I remember getting up the next morning, after not sleeping. Knowing I would be the one to tell our daughter Gracie the news. I remember going over the plan. I would wait until she gets up to tell her. But I knew I couldn’t wait too long because the news would be out and our house would be flooded with people. So I waited and prepared. But how do you prepare to tell your 9-year-old daughter that her brother whom she did EVERYTHING with is gone? He is not EVER coming home. Plus, this was a big weekend for her. She had made it to State Fair in the Pedal Tractor Pull and her cheer group was performing on Sunday as well. So many fun, exciting things she was waiting to do when she got up. But I had to be the one to give her the bad news.

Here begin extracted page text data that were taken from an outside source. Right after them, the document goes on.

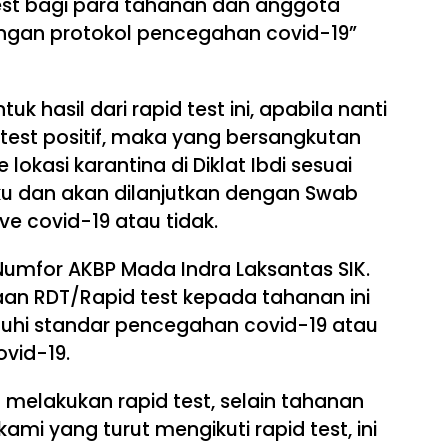
est bagi para tahanan dan anggota
 dengan protokol pencegahan covid-19”
k hasil dari rapid test ini, apabila nanti
 test positif, maka yang bersangkutan
lokasi karantina di Diklat Ibdi sesuai
u dan akan dilanjutkan dengan Swab
ve covid-19 atau tidak.
Numfor AKBP Mada Indra Laksantas SIK.
aan RDT/Rapid test kepada tahanan ini
uhi standar pencegahan covid-19 atau
vid-19.
 melakukan rapid test, selain tahanan
mi yang turut mengikuti rapid test, ini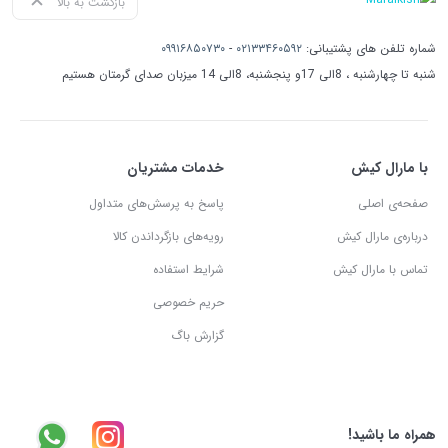
بازگشت به بالا
شماره تلفن های پشتیبانی:
۰۲۱۳۳۴۶۰۵۹۲
-
۰۹۹۱۶۸۵۰۷۳۰
شنبه تا چهارشنبه ، 8الی 17و پنجشنبه، 8الی 14 میزبان صدای گرمتان هستیم
با مارال کیش
خدمات مشتریان
صفحه‌ی اصلی
پاسخ به پرسش‌های متداول
درباره‌ی مارال کیش
رویه‌های بازگرداندن کالا
تماس با مارال کیش
شرایط استفاده
حریم خصوصی
گزارش باگ
همراه ما باشید!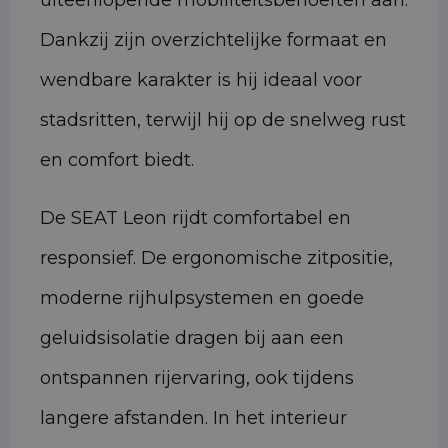
uiteenlopende mobiliteitsbehoeften aan.
Dankzij zijn overzichtelijke formaat en
wendbare karakter is hij ideaal voor
stadsritten, terwijl hij op de snelweg rust
en comfort biedt.
De SEAT Leon rijdt comfortabel en
responsief. De ergonomische zitpositie,
moderne rijhulpsystemen en goede
geluidsisolatie dragen bij aan een
ontspannen rijervaring, ook tijdens
langere afstanden. In het interieur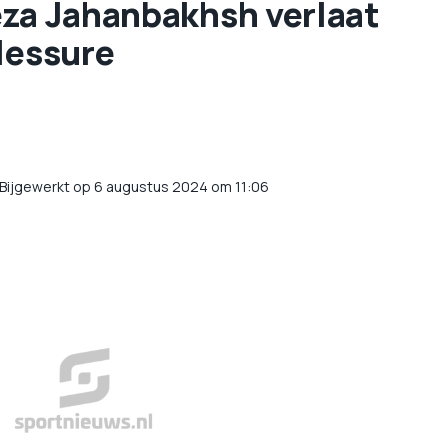
eza Jahanbakhsh verlaat
lessure
Bijgewerkt op 6 augustus 2024 om 11:06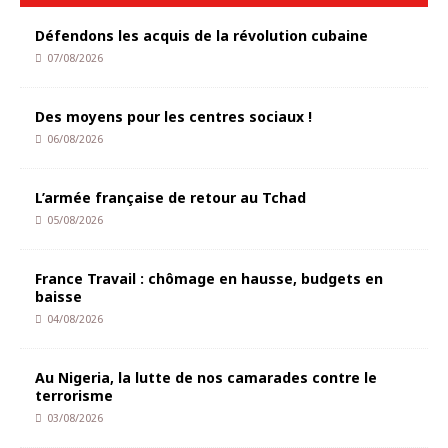
Défendons les acquis de la révolution cubaine
07/08/2026
Des moyens pour les centres sociaux !
06/08/2026
L’armée française de retour au Tchad
05/08/2026
France Travail : chômage en hausse, budgets en
baisse
04/08/2026
Au Nigeria, la lutte de nos camarades contre le
terrorisme
03/08/2026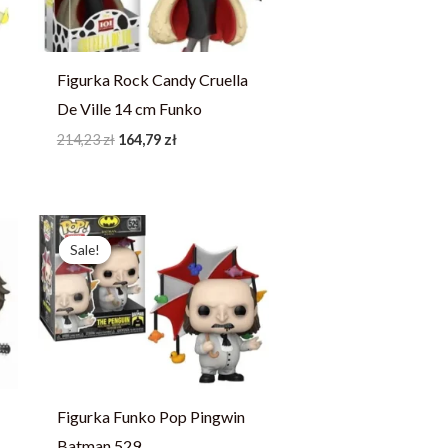
Figurka Rock Candy Cruella
De Ville 14 cm Funko
214,23
zł
164,79
zł
Pierwotna
Aktualna
cena
cena
Sale!
Sale!
wynosiła:
wynosi:
244,13 zł.
187,79 zł.
Figurka Funko Pop Pingwin
Batman 529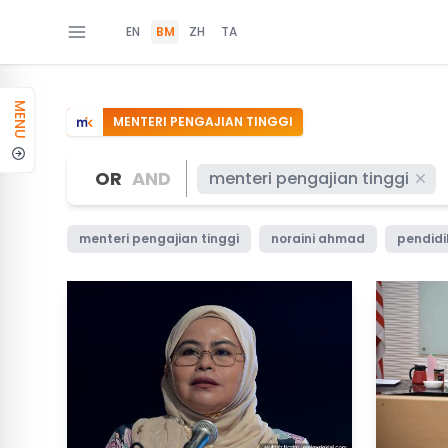
EN
BM
ZH
TA
MENU
MENTERI PENGAJIAN TINGGI
OR
AND
menteri pengajian tinggi
menteri pengajian tinggi
noraini ahmad
pendid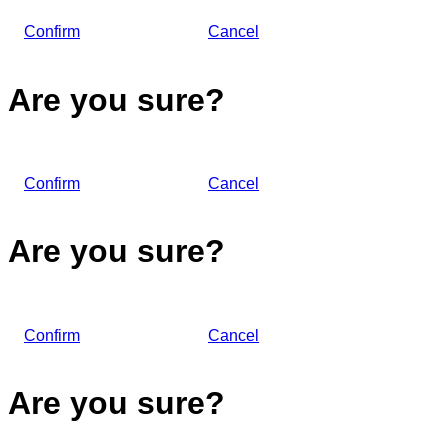
Confirm
Cancel
Are you sure?
Confirm
Cancel
Are you sure?
Confirm
Cancel
Are you sure?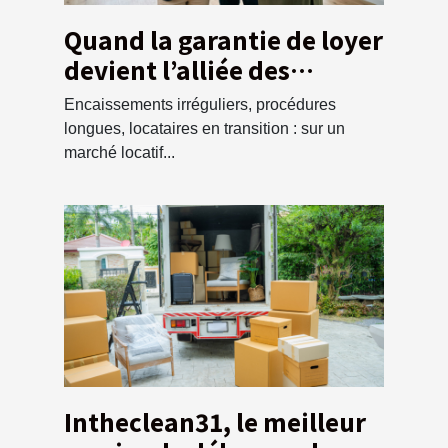
Quand la garantie de loyer
devient l’alliée des
propriétaires exigeants
Encaissements irréguliers, procédures
longues, locataires en transition : sur un
marché locatif...
Intheclean31, le meilleur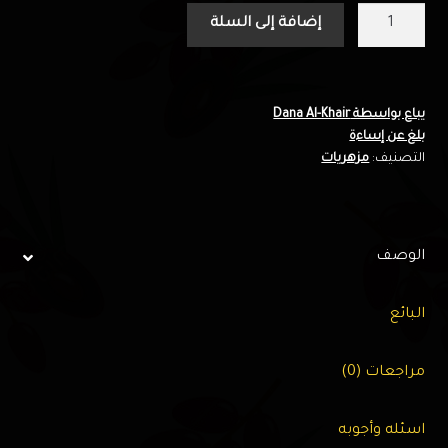
كمية
إضافة إلى السلة
باقة
زهور
(8)
–
يباع بواسطة Dana Al-Khair
بلغ عن إساءة
زهور
التصنيف:
مزهريات
دانة
الخير
الوصف
البائع
مراجعات (0)
اسئله وأجوبه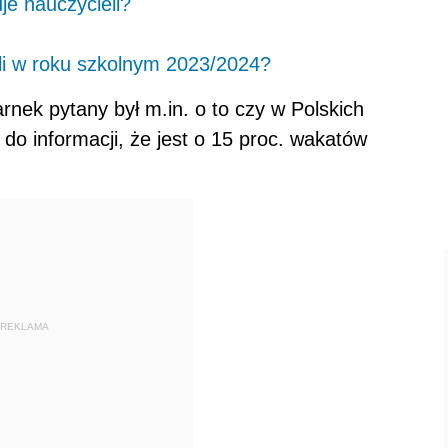
e nauczycieli?
li w roku szkolnym 2023/2024?
rnek pytany był m.in. o to czy w Polskich
 do informacji, że jest o 15 proc. wakatów
REKLAMA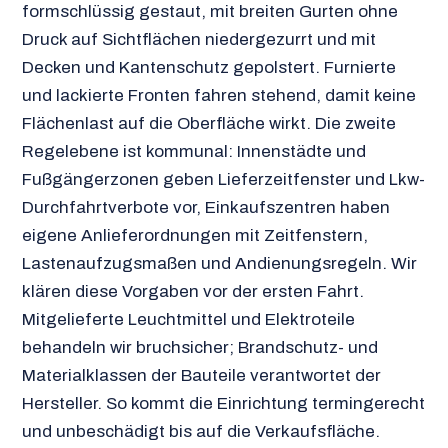
formschlüssig gestaut, mit breiten Gurten ohne
Druck auf Sichtflächen niedergezurrt und mit
Decken und Kantenschutz gepolstert. Furnierte
und lackierte Fronten fahren stehend, damit keine
Flächenlast auf die Oberfläche wirkt. Die zweite
Regelebene ist kommunal: Innenstädte und
Fußgängerzonen geben Lieferzeitfenster und Lkw-
Durchfahrtverbote vor, Einkaufszentren haben
eigene Anlieferordnungen mit Zeitfenstern,
Lastenaufzugsmaßen und Andienungsregeln. Wir
klären diese Vorgaben vor der ersten Fahrt.
Mitgelieferte Leuchtmittel und Elektroteile
behandeln wir bruchsicher; Brandschutz- und
Materialklassen der Bauteile verantwortet der
Hersteller. So kommt die Einrichtung termingerecht
und unbeschädigt bis auf die Verkaufsfläche.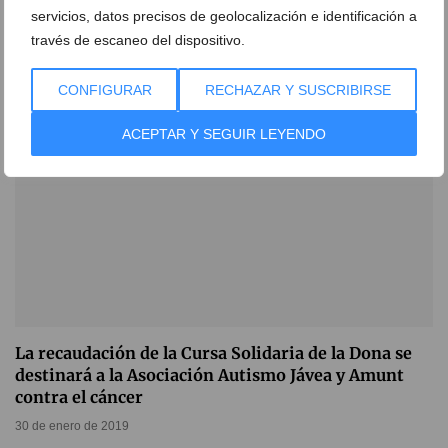
servicios, datos precisos de geolocalización e identificación a
15 de mayo de 2019
través de escaneo del dispositivo.
CONFIGURAR
RECHAZAR Y SUSCRIBIRSE
ACEPTAR Y SEGUIR LEYENDO
La recaudación de la Cursa Solidaria de la Dona se
destinará a la Asociación Autismo Jávea y Amunt
contra el cáncer
30 de enero de 2019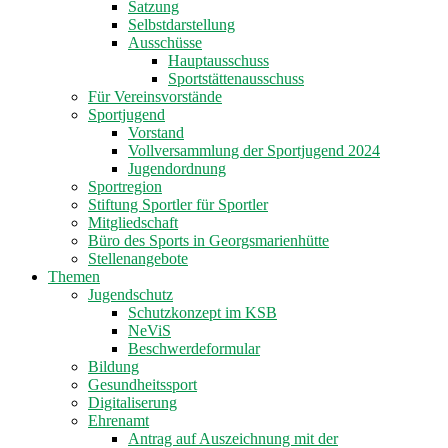
Satzung
Selbstdarstellung
Ausschüsse
Hauptausschuss
Sportstättenausschuss
Für Vereinsvorstände
Sportjugend
Vorstand
Vollversammlung der Sportjugend 2024
Jugendordnung
Sportregion
Stiftung Sportler für Sportler
Mitgliedschaft
Büro des Sports in Georgsmarienhütte
Stellenangebote
Themen
Jugendschutz
Schutzkonzept im KSB
NeViS
Beschwerdeformular
Bildung
Gesundheitssport
Digitaliserung
Ehrenamt
Antrag auf Auszeichnung mit der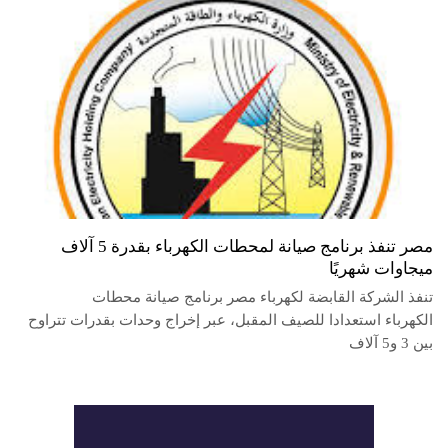
مصر تنفذ برنامج صيانة لمحطات الكهرباء بقدرة 5 آلاف
ميجاوات شهريًا
تنفذ الشركة القابضة لكهرباء مصر برنامج صيانة محطات
الكهرباء استعدادا للصيف المقبل، عبر إخراج وحدات بقدرات تتراوح
بين 3 و5 آلاف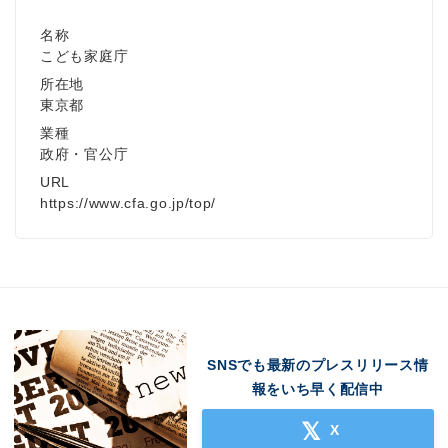
名称
こども家庭庁
所在地
東京都
業種
政府・官公庁
URL
https://www.cfa.go.jp/top/
SNSでも最新のプレスリリース情
報をいち早く配信中
X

The time had come. She woke up and with just enough time before the first car came flying up the driveway. I took her into our bedroom and held her tight and slowing, gently told her. I told her that Tyler was in a car accident last night and he did not make it. I will never know how I did it because I can’t even type it now without crying. I can remember seeing her eyes so confused. For the longest time we just sat on the bed crying and holding each other.
She had so many questions, but so did everyone. I did my best to answer what I could and reminded her I also had lots of questions. However, many times our questions never get answered. That is when we have to learn to trust God will get us through this sad time. I mean, how did I expect a 9-year-old to understand “Trusting God” when I don’t understand? I just reminded her that we will get thought this as a family. That it’s ok to show tears, it’s ok to be mad, it’s ok to not understand, but don’t stop talking.
I can remember trying to be strong and not show my tears around her. But then I had this little voice in my head saying, “You just told her it’s ok to cry.” From that moment on I just hugged her, cried with her and many times when she asked me questions I couldn’t answer. I simply said, “I don’t know and we may never know the answer, but we have to keep our faith and trust God.”
Since that day there have been many times I look at her and see sadness. There are other times she wanders, as if she is looking for someone or something she had lost. I know it’s not having Tyler here to shoot hoops with, watch a movie with or just hang out with. It’s that older brother who was like a friend. He paid attention to her, included her in things and reminded her that everything was going to be alright.
I know she misses him SO MUCH! They had so many plans! She couldn’t wait until she was in junior high and he was in high school because they would be on the same side of the school and could see each other throughout the day. They even made plans for her to move into the basement after her older brother Jake went to college. Plus new experiences like the few times Tyler drove them to school and special memories she told me about how he always shared Starburst candy on the way there. She even has recorded messages and video she made of him not knowing those would be the last. But now she treasures them forever.
It will be four years that she has been without him on August 23. She is now 13 years old and in the 8th grade. Gracie is living out one of their plans by being in junior high on the other side without him. She has told me many times how much she misses not having him there to say “hi” to her daily and driving her to school. Somedays I look at her and still see the sadness. I know a part of her heart broke just like mine the day he didn’t come home. However, I know for a fact he is with her all the time. She feels the breeze blow just like I did the night of the accident and knows he’s there. She sees him in the dragonflies that float in front of us this time of year. She is reminded of him when she hears his favorite songs play as we are shopping or on the radio. Yes, her life will go on. She will continue to grow, experience new things, but deep down inside she will take a part of Tyler with her every bit of the way.